[EXERCISE DATA Boundary: Start]

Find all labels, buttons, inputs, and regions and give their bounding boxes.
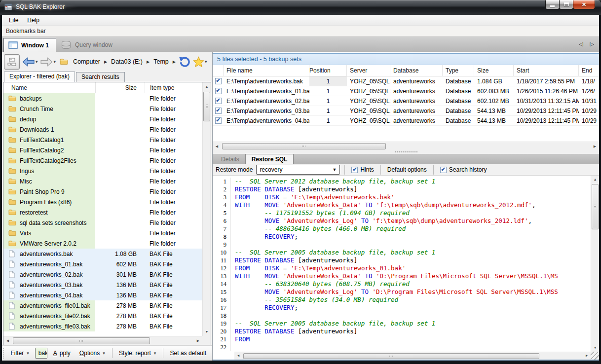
file-list-vertical-scrollbar[interactable]: ▲ ▼ [202, 82, 211, 336]
close-button[interactable]: ✕ [573, 0, 595, 9]
backup-row[interactable]: E:\Temp\adventureworks_04.bak1YOHZ_05\SQ… [213, 116, 599, 126]
backup-row[interactable]: E:\Temp\adventureworks.bak1YOHZ_05\SQL20… [213, 76, 599, 86]
filter-value-combobox[interactable]: bak ▾ [35, 348, 47, 359]
column-header-type[interactable]: Type [443, 65, 474, 76]
file-row[interactable]: adventureworks_file02.bak278 MBBAK File [3, 311, 202, 321]
minimize-button[interactable] [545, 0, 560, 9]
folder-row[interactable]: Program Files (x86)File folder [3, 197, 202, 207]
code-vertical-scrollbar[interactable]: ▲ ▼ [591, 176, 599, 352]
maximize-button[interactable] [559, 0, 573, 9]
scroll-right-icon[interactable]: ▶ [583, 352, 591, 360]
tab-search-results[interactable]: Search results [76, 72, 125, 82]
menu-help[interactable]: Help [23, 16, 43, 25]
splitter-handle[interactable] [395, 151, 417, 152]
folder-row[interactable]: restoretestFile folder [3, 207, 202, 218]
scroll-up-icon[interactable]: ▲ [591, 176, 599, 183]
filter-value[interactable]: bak [36, 348, 47, 358]
backup-table-horizontal-scrollbar[interactable]: ◀ ▶ [213, 142, 599, 150]
folder-row[interactable]: sql data sets screenshotsFile folder [3, 218, 202, 228]
style-menu-button[interactable]: Style: report ▾ [116, 348, 159, 359]
search-history-checkbox-item[interactable]: Search history [438, 166, 489, 173]
backup-row-checkbox[interactable] [215, 98, 222, 104]
tab-explorer-filtered[interactable]: Explorer - filtered (bak) [4, 72, 75, 82]
folder-row[interactable]: FullTextCatalog1File folder [3, 135, 202, 145]
back-history-dropdown-icon[interactable]: ▾ [36, 59, 38, 64]
folder-row[interactable]: MiscFile folder [3, 176, 202, 186]
scrollbar-thumb[interactable] [592, 184, 599, 229]
backup-row[interactable]: E:\Temp\adventureworks_02.bak1YOHZ_05\SQ… [213, 96, 599, 106]
column-header-size[interactable]: Size [474, 65, 514, 76]
folder-row[interactable]: Crunch TimeFile folder [3, 104, 202, 114]
backup-row-checkbox[interactable] [215, 78, 222, 84]
file-row[interactable]: adventureworks_01.bak602 MBBAK File [3, 259, 202, 269]
breadcrumb-item[interactable]: Computer [72, 57, 101, 66]
file-row[interactable]: adventureworks_04.bak136 MBBAK File [3, 290, 202, 300]
backup-row[interactable]: E:\Temp\adventureworks_01.bak1YOHZ_05\SQ… [213, 86, 599, 96]
folder-tree-button[interactable] [4, 54, 20, 70]
breadcrumb-item[interactable]: Temp [152, 57, 170, 66]
folder-row[interactable]: FullTextCatalog2File folder [3, 145, 202, 155]
scrollbar-thumb[interactable] [222, 143, 386, 149]
scroll-up-icon[interactable]: ▲ [203, 82, 211, 91]
scrollbar-thumb[interactable] [203, 92, 210, 121]
default-options-button[interactable]: Default options [385, 166, 429, 173]
back-button[interactable]: ▾ [22, 57, 38, 67]
tab-scroll-left-icon[interactable]: ◁ [579, 41, 583, 47]
folder-row[interactable]: FullTextCatalog2FilesFile folder [3, 155, 202, 166]
backup-row-checkbox[interactable] [215, 108, 222, 114]
scroll-down-icon[interactable]: ▼ [203, 328, 211, 336]
column-header-file-name[interactable]: File name [224, 65, 309, 76]
column-header-size[interactable]: Size [95, 82, 145, 93]
breadcrumb-item[interactable]: Data03 (E:) [110, 57, 144, 66]
column-header-end[interactable]: End [579, 65, 599, 76]
tab-scroll-right-icon[interactable]: ▷ [590, 41, 594, 47]
search-history-checkbox[interactable] [440, 167, 447, 173]
tab-query-window[interactable]: Query window [56, 38, 119, 52]
forward-button[interactable]: ▾ [40, 57, 56, 67]
resize-grip[interactable] [591, 352, 599, 360]
file-row[interactable]: adventureworks_file03.bak278 MBBAK File [3, 321, 202, 331]
column-header-item-type[interactable]: Item type [145, 82, 202, 93]
folder-row[interactable]: VidsFile folder [3, 228, 202, 238]
scroll-left-icon[interactable]: ◀ [3, 336, 12, 345]
forward-history-dropdown-icon[interactable]: ▾ [54, 59, 56, 64]
scroll-left-icon[interactable]: ◀ [213, 142, 221, 150]
apply-button[interactable]: Apply [50, 348, 74, 359]
folder-row[interactable]: VMWare Server 2.0.2File folder [3, 238, 202, 249]
sql-code-editor[interactable]: 1-- SQL Server 2012 database backup file… [213, 176, 599, 360]
column-header-server[interactable]: Server [347, 65, 390, 76]
scroll-right-icon[interactable]: ▶ [591, 142, 599, 150]
refresh-button[interactable] [179, 56, 191, 68]
horizontal-splitter[interactable] [213, 150, 599, 154]
hints-checkbox-item[interactable]: Hints [349, 166, 376, 173]
tab-window-1[interactable]: Window 1 [3, 38, 56, 52]
folder-row[interactable]: IngusFile folder [3, 166, 202, 176]
backup-row-checkbox[interactable] [215, 88, 222, 94]
file-row[interactable]: adventureworks.bak1.08 GBBAK File [3, 249, 202, 259]
file-row[interactable]: adventureworks_file01.bak278 MBBAK File [3, 300, 202, 311]
menu-file[interactable]: File [5, 16, 22, 25]
column-header-name[interactable]: Name [3, 82, 95, 93]
column-header-database[interactable]: Database [390, 65, 443, 76]
column-header-position[interactable]: Position [309, 65, 347, 76]
scroll-down-icon[interactable]: ▼ [591, 344, 599, 352]
favorites-dropdown-icon[interactable]: ▾ [205, 59, 207, 64]
folder-row[interactable]: Paint Shop Pro 9File folder [3, 186, 202, 197]
folder-row[interactable]: backupsFile folder [3, 93, 202, 104]
scrollbar-thumb[interactable] [13, 337, 150, 344]
restore-mode-select[interactable]: recovery ▼ [256, 165, 340, 175]
filter-menu-button[interactable]: Filter ▾ [8, 348, 32, 359]
tab-restore-sql[interactable]: Restore SQL [245, 154, 294, 164]
scroll-right-icon[interactable]: ▶ [194, 336, 202, 345]
folder-row[interactable]: dedupFile folder [3, 114, 202, 124]
options-menu-button[interactable]: Options ▾ [76, 348, 108, 359]
hints-checkbox[interactable] [351, 167, 358, 173]
file-list-horizontal-scrollbar[interactable]: ◀ ▶ [3, 336, 202, 345]
set-as-default-button[interactable]: Set as default [167, 348, 209, 359]
favorites-button[interactable]: ▾ [193, 56, 207, 68]
scrollbar-thumb[interactable] [243, 353, 539, 359]
scroll-left-icon[interactable]: ◀ [234, 352, 242, 360]
code-horizontal-scrollbar[interactable]: ◀ ▶ [234, 352, 591, 360]
file-row[interactable]: adventureworks_03.bak136 MBBAK File [3, 280, 202, 290]
folder-row[interactable]: Downloads 1File folder [3, 124, 202, 135]
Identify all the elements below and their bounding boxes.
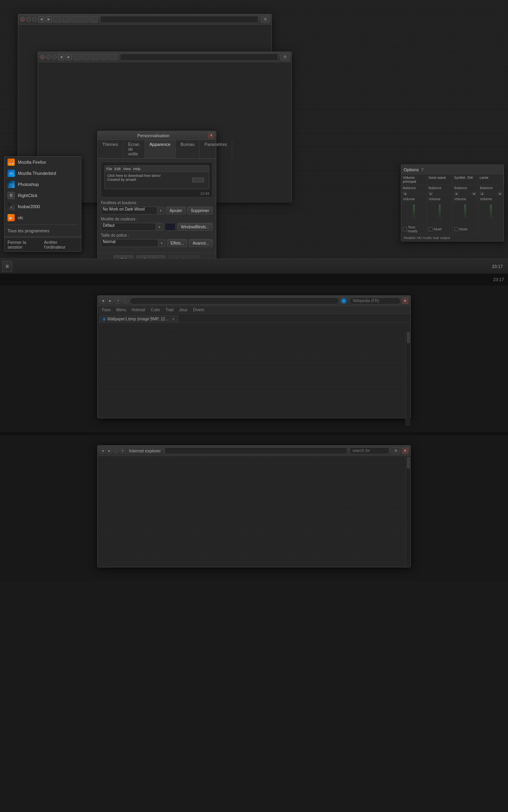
tab-screensaver[interactable]: Écran de veille bbox=[123, 140, 145, 158]
bal-slider-2[interactable] bbox=[433, 193, 451, 194]
ff-close-btn[interactable]: ✕ bbox=[402, 298, 408, 304]
ie-back-btn[interactable]: ◀ bbox=[100, 448, 105, 454]
ff-refresh-btn[interactable]: ↺ bbox=[115, 298, 121, 304]
add-btn[interactable]: Ajouter bbox=[166, 207, 186, 214]
window-1-icon-4[interactable] bbox=[81, 16, 89, 23]
tab-desktop[interactable]: Bureau bbox=[176, 140, 200, 158]
ie-favorites-btn[interactable]: ★ bbox=[120, 448, 125, 454]
mute-all-checkbox[interactable] bbox=[403, 227, 407, 231]
windowblinds-btn[interactable]: WindowBlinds... bbox=[177, 223, 213, 231]
mute-2-checkbox[interactable] bbox=[454, 227, 458, 231]
ie-close-btn[interactable]: ✕ bbox=[402, 448, 408, 454]
ie-content bbox=[98, 456, 410, 567]
ff-forward-btn[interactable]: ▶ bbox=[107, 298, 114, 304]
audio-options-label[interactable]: Options bbox=[404, 167, 419, 172]
windows-buttons-dropdown-btn[interactable]: ▼ bbox=[157, 207, 164, 214]
font-size-input[interactable]: Normal bbox=[101, 239, 158, 247]
bm-divers[interactable]: Divers bbox=[190, 307, 206, 313]
bm-menu[interactable]: Menu bbox=[114, 307, 129, 313]
window-2-close-btn[interactable] bbox=[40, 55, 45, 59]
start-menu-item-firefox[interactable]: 🦊 Mozilla Firefox bbox=[4, 157, 81, 168]
window-2-gear[interactable]: ⚙ bbox=[281, 54, 289, 61]
taskbar-start-btn[interactable]: ⊞ bbox=[2, 261, 12, 272]
vol-slider-2[interactable] bbox=[427, 202, 453, 224]
font-size-dropdown-btn[interactable]: ▼ bbox=[158, 239, 165, 247]
window-1-min-btn[interactable] bbox=[26, 17, 31, 22]
window-1-forward-btn[interactable]: ▶ bbox=[46, 16, 52, 23]
bal-slider-4[interactable] bbox=[484, 193, 498, 194]
window-1-gear[interactable]: ⚙ bbox=[261, 16, 269, 23]
bal-right-btn-4[interactable]: ▶ bbox=[498, 192, 502, 195]
window-2-icon-3[interactable] bbox=[91, 54, 99, 60]
ff-home-btn[interactable]: ⌂ bbox=[122, 298, 129, 304]
effects-btn[interactable]: Effets... bbox=[167, 239, 188, 247]
ie-search-box[interactable]: search for bbox=[350, 447, 389, 454]
bm-cuito[interactable]: Cuito bbox=[148, 307, 162, 313]
ie-gear-btn[interactable]: ⚙ bbox=[392, 447, 400, 454]
bal-left-btn-2[interactable]: ◀ bbox=[429, 192, 433, 195]
start-menu-item-thunderbird[interactable]: ✉ Mozilla Thunderbird bbox=[4, 168, 81, 179]
start-menu-item-photoshop[interactable]: Ps Photoshop bbox=[4, 179, 81, 190]
ie-scrollbar-thumb[interactable] bbox=[407, 457, 410, 469]
start-icon: ⊞ bbox=[6, 264, 9, 268]
color-scheme-input[interactable]: Défaut bbox=[101, 223, 156, 231]
advanced-btn[interactable]: Avancé... bbox=[189, 239, 213, 247]
start-menu-item-vlc[interactable]: ▶ vlc bbox=[4, 212, 81, 223]
all-programs-item[interactable]: Tous les programmes bbox=[4, 226, 81, 236]
ff-tab-1-close[interactable]: ✕ bbox=[171, 317, 175, 322]
bal-slider-3[interactable] bbox=[459, 193, 472, 194]
tab-appearance[interactable]: Apparence bbox=[145, 140, 176, 158]
window-2-icon-5[interactable] bbox=[110, 54, 117, 60]
tab-themes[interactable]: Thèmes bbox=[98, 140, 123, 158]
bal-left-btn-4[interactable]: ◀ bbox=[480, 192, 484, 195]
shutdown-btn[interactable]: Arrêter l'ordinateur bbox=[44, 240, 78, 249]
start-menu-label-firefox: Mozilla Firefox bbox=[18, 160, 46, 165]
window-2-min-btn[interactable] bbox=[46, 55, 51, 59]
window-1-icon-1[interactable] bbox=[53, 16, 61, 23]
ff-scrollbar[interactable] bbox=[406, 331, 410, 426]
ie-scrollbar[interactable] bbox=[406, 456, 410, 567]
window-1-icon-5[interactable] bbox=[90, 16, 98, 23]
delete-btn[interactable]: Supprimer bbox=[187, 207, 213, 214]
window-2-forward-btn[interactable]: ▶ bbox=[65, 54, 72, 60]
dialog-close-btn[interactable]: ✕ bbox=[208, 133, 214, 138]
ff-scrollbar-thumb[interactable] bbox=[407, 331, 410, 343]
ie-home-btn[interactable]: ⌂ bbox=[113, 448, 119, 454]
vol-slider-4[interactable] bbox=[478, 202, 504, 224]
bm-favs[interactable]: Favs bbox=[100, 307, 113, 313]
bm-jeux[interactable]: Jeux bbox=[177, 307, 190, 313]
bal-left-btn-1[interactable]: ◀ bbox=[403, 192, 407, 195]
window-2-back-btn[interactable]: ◀ bbox=[58, 54, 64, 60]
window-2-address[interactable] bbox=[120, 54, 278, 61]
window-2-icon-1[interactable] bbox=[73, 54, 81, 60]
tab-params[interactable]: Paramètres bbox=[200, 140, 232, 158]
window-2-icon-4[interactable] bbox=[100, 54, 108, 60]
ie-forward-btn[interactable]: ▶ bbox=[106, 448, 112, 454]
window-2-icon-2[interactable] bbox=[82, 54, 90, 60]
mute-1-checkbox[interactable] bbox=[429, 227, 433, 231]
bm-trad[interactable]: Trad bbox=[163, 307, 176, 313]
ie-address-bar[interactable] bbox=[164, 447, 347, 454]
window-1-max-btn[interactable] bbox=[32, 17, 37, 22]
session-end-btn[interactable]: Fermer la session bbox=[8, 240, 40, 249]
color-scheme-dropdown-btn[interactable]: ▼ bbox=[156, 223, 163, 231]
start-menu-item-rightclick[interactable]: R RightClick bbox=[4, 190, 81, 201]
window-1-close-btn[interactable] bbox=[20, 17, 25, 22]
window-1-address[interactable] bbox=[100, 16, 258, 23]
window-1-icon-3[interactable] bbox=[71, 16, 79, 23]
start-menu-item-foobar[interactable]: ♪ foobar2000 bbox=[4, 201, 81, 212]
ff-back-btn[interactable]: ◀ bbox=[100, 298, 106, 304]
ff-address-bar[interactable] bbox=[130, 297, 339, 304]
window-1-icon-2[interactable] bbox=[62, 16, 70, 23]
window-2-max-btn[interactable] bbox=[52, 55, 57, 59]
vol-slider-3[interactable] bbox=[453, 202, 479, 224]
ff-search-box[interactable]: Wikipedia (FR) bbox=[349, 297, 401, 304]
windows-buttons-input[interactable]: No Work on Dark Wood bbox=[101, 207, 157, 214]
window-1-back-btn[interactable]: ◀ bbox=[38, 16, 44, 23]
bm-hotmail[interactable]: Hotmail bbox=[129, 307, 148, 313]
bal-right-btn-3[interactable]: ▶ bbox=[472, 192, 476, 195]
vol-slider-1[interactable] bbox=[401, 202, 427, 224]
bal-slider-1[interactable] bbox=[407, 193, 425, 194]
bal-left-btn-3[interactable]: ◀ bbox=[454, 192, 458, 195]
ff-tab-1[interactable]: Wallpaper1.bmp (image BMP, 1280x1024 pix… bbox=[99, 315, 179, 322]
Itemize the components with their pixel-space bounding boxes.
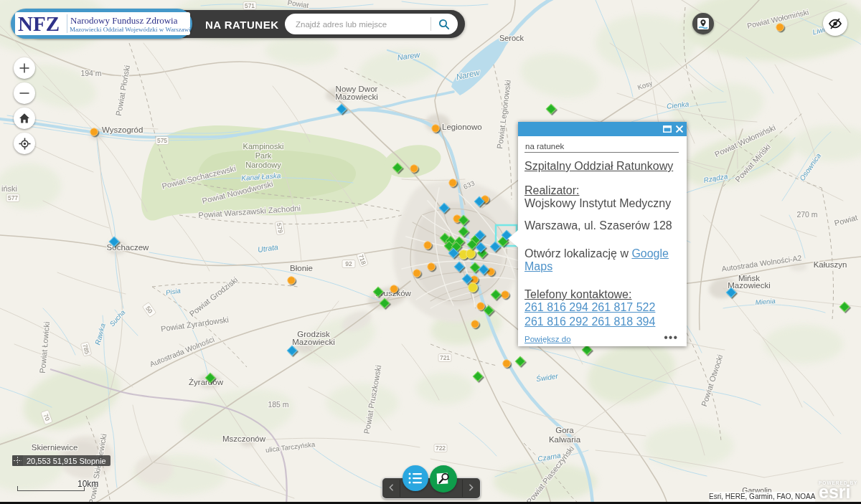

[EXERCISE DATA Boundary: End]

- [WHAT YOU SHOULD DO]
Which of the lines in the data hold the string "firefox"? Report each of them by copying it.

- [RESPONSE BOX]
start-menu-item-firefox[interactable]: 🦊 Mozilla Firefox bbox=[4, 157, 81, 168]
start-menu-label-firefox: Mozilla Firefox bbox=[18, 160, 46, 165]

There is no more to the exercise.